* **Task to complete**
Write out the data word for word, taking care that no picture is carried over.

Top of Supplied data

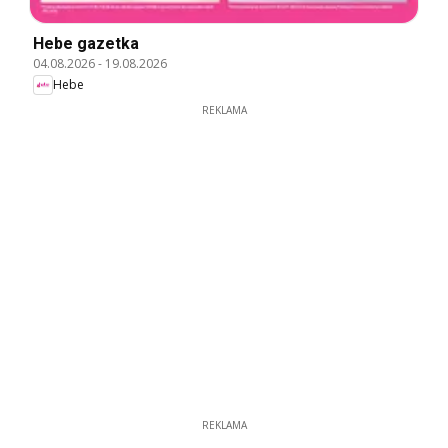
Hebe gazetka
04.08.2026
-
19.08.2026
Hebe
REKLAMA
REKLAMA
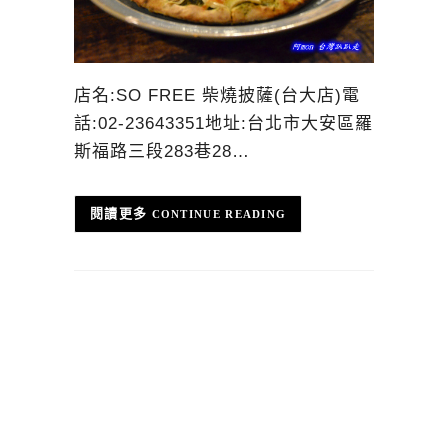
店名:SO FREE 柴燒披薩(台大店)電
話:02-23643351地址:台北市大安區羅
斯福路三段283巷28…
CONTINUE READING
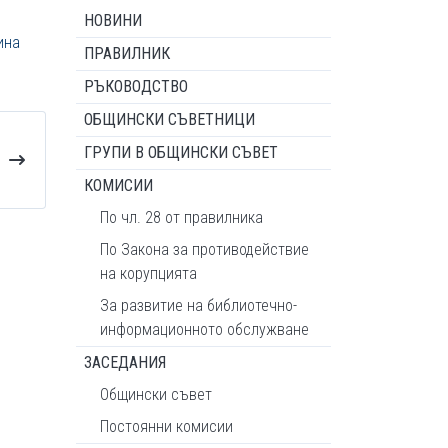
НОВИНИ
ина
ПРАВИЛНИК
РЪКОВОДСТВО
ОБЩИНСКИ СЪВЕТНИЦИ
ГРУПИ В ОБЩИНСКИ СЪВЕТ
КОМИСИИ
По чл. 28 от правилника
По Закона за противодействие
на корупцията
За развитие на библиотечно-
информационното обслужване
ЗАСЕДАНИЯ
Общински съвет
Постоянни комисии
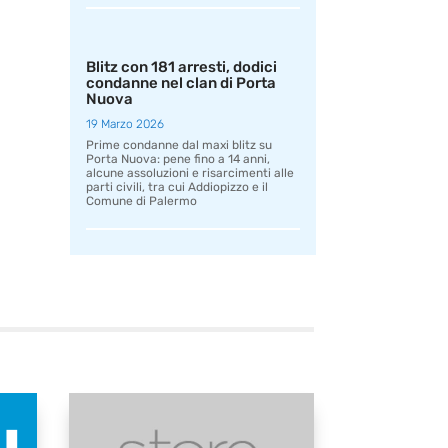
Blitz con 181 arresti, dodici
condanne nel clan di Porta
Nuova
19 Marzo 2026
Prime condanne dal maxi blitz su
Porta Nuova: pene fino a 14 anni,
alcune assoluzioni e risarcimenti alle
parti civili, tra cui Addiopizzo e il
Comune di Palermo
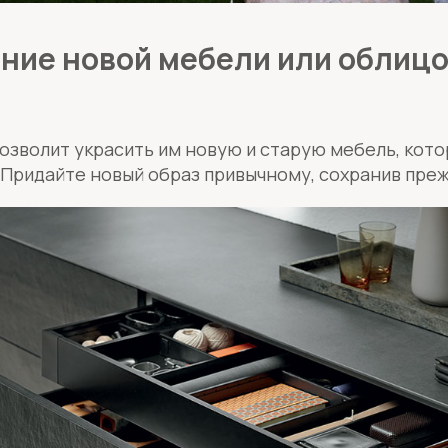
ние новой мебели или облиц
озволит украсить им новую и старую мебель, кото
 Придайте новый образ привычному, сохранив пре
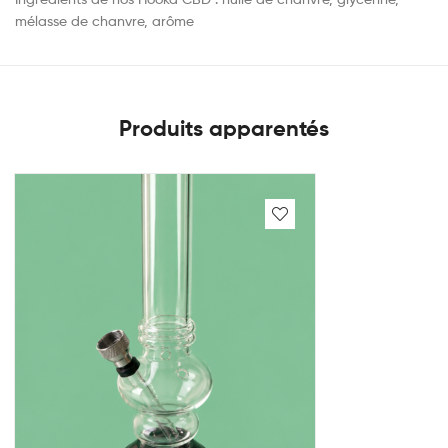
mélasse de chanvre, arôme
Produits apparentés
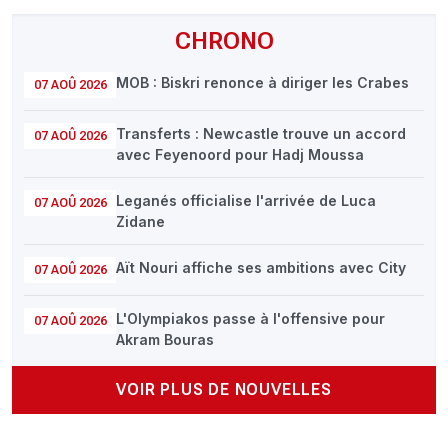
CHRONO
MOB : Biskri renonce à diriger les Crabes
07 AOÛ 2026
Transferts : Newcastle trouve un accord
07 AOÛ 2026
avec Feyenoord pour Hadj Moussa
Leganés officialise l'arrivée de Luca
07 AOÛ 2026
Zidane
Aït Nouri affiche ses ambitions avec City
07 AOÛ 2026
L'Olympiakos passe à l'offensive pour
07 AOÛ 2026
Akram Bouras
VOIR PLUS DE NOUVELLES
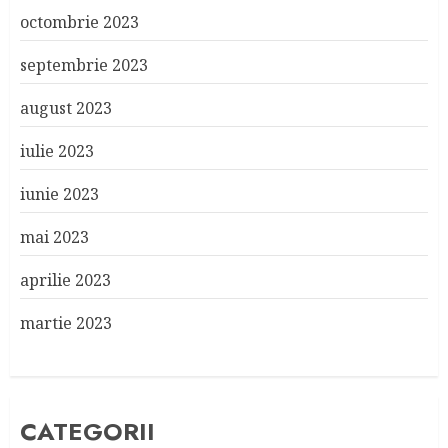
octombrie 2023
septembrie 2023
august 2023
iulie 2023
iunie 2023
mai 2023
aprilie 2023
martie 2023
CATEGORII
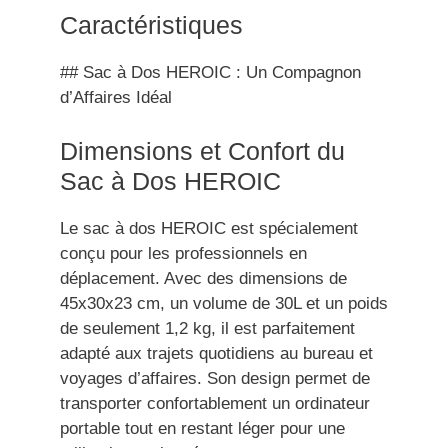
Caractéristiques
## Sac à Dos HEROIC : Un Compagnon
d’Affaires Idéal
Dimensions et Confort du
Sac à Dos HEROIC
Le sac à dos HEROIC est spécialement
conçu pour les professionnels en
déplacement. Avec des dimensions de
45x30x23 cm, un volume de 30L et un poids
de seulement 1,2 kg, il est parfaitement
adapté aux trajets quotidiens au bureau et
voyages d’affaires. Son design permet de
transporter confortablement un ordinateur
portable tout en restant léger pour une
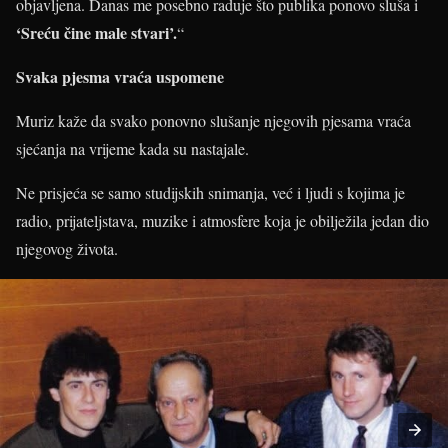
objavljena. Danas me posebno raduje što publika ponovo sluša i
‘Sreću čine male stvari’.
“
Svaka pjesma vraća uspomene
Muriz kaže da svako ponovno slušanje njegovih pjesama vraća
sjećanja na vrijeme kada su nastajale.
Ne prisjeća se samo studijskih snimanja, već i ljudi s kojima je
radio, prijateljstava, muzike i atmosfere koja je obilježila jedan dio
njegovog života.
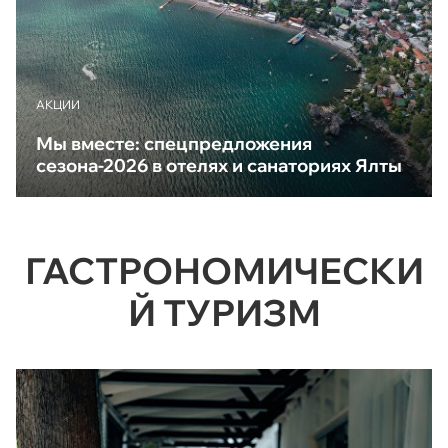
АКЦИИ
Мы вместе: спецпредложения
сезона-2026 в отелях и санаториях Ялты
ГАСТРОНОМИЧЕСКИ
Й ТУРИЗМ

Bottom of Supplied data

* **Exercise solution**
Hebe gazetka
04.08.2026
-
19.08.2026
Hebe
REKLAMA
REKLAMA
店名:SO FREE 柴燒披薩(台大店)電
話:02-23643351地址:台北市大安區羅
斯福路三段283巷28…
CONTINUE READING
НОВИНИ
ина
ПРАВИЛНИК
РЪКОВОДСТВО
ОБЩИНСКИ СЪВЕТНИЦИ
ГРУПИ В ОБЩИНСКИ СЪВЕТ
КОМИСИИ
По чл. 28 от правилника
По Закона за противодействие
на корупцията
За развитие на библиотечно-
информационното обслужване
ЗАСЕДАНИЯ
Общински съвет
Постоянни комисии
Blitz con 181 arresti, dodici
condanne nel clan di Porta
Nuova
19 Marzo 2026
Prime condanne dal maxi blitz su
Porta Nuova: pene fino a 14 anni,
alcune assoluzioni e risarcimenti alle
parti civili, tra cui Addiopizzo e il
Comune di Palermo
ние новой мебели или облиц
озволит украсить им новую и старую мебель, кото
 Придайте новый образ привычному, сохранив пре
mélasse de chanvre, arôme
Produits apparentés
CHRONO
MOB : Biskri renonce à diriger les Crabes
07 AOÛ 2026
Transferts : Newcastle trouve un accord
07 AOÛ 2026
avec Feyenoord pour Hadj Moussa
Leganés officialise l'arrivée de Luca
07 AOÛ 2026
Zidane
Aït Nouri affiche ses ambitions avec City
07 AOÛ 2026
L'Olympiakos passe à l'offensive pour
07 AOÛ 2026
Akram Bouras
VOIR PLUS DE NOUVELLES
octombrie 2023
septembrie 2023
august 2023
iulie 2023
iunie 2023
mai 2023
aprilie 2023
martie 2023
CATEGORII
Caractéristiques
## Sac à Dos HEROIC : Un Compagnon
d’Affaires Idéal
Dimensions et Confort du
Sac à Dos HEROIC
Le sac à dos HEROIC est spécialement
conçu pour les professionnels en
déplacement. Avec des dimensions de
45x30x23 cm, un volume de 30L et un poids
de seulement 1,2 kg, il est parfaitement
adapté aux trajets quotidiens au bureau et
voyages d’affaires. Son design permet de
transporter confortablement un ordinateur
portable tout en restant léger pour une
objavljena. Danas me posebno raduje što publika ponovo sluša i
‘Sreću čine male stvari’.
“
Svaka pjesma vraća uspomene
Muriz kaže da svako ponovno slušanje njegovih pjesama vraća
sjećanja na vrijeme kada su nastajale.
Ne prisjeća se samo studijskih snimanja, već i ljudi s kojima je
radio, prijateljstava, muzike i atmosfere koja je obilježila jedan dio
njegovog života.
АКЦИИ
Мы вместе: спецпредложения
сезона-2026 в отелях и санаториях Ялты
ГАСТРОНОМИЧЕСКИ
Й ТУРИЗМ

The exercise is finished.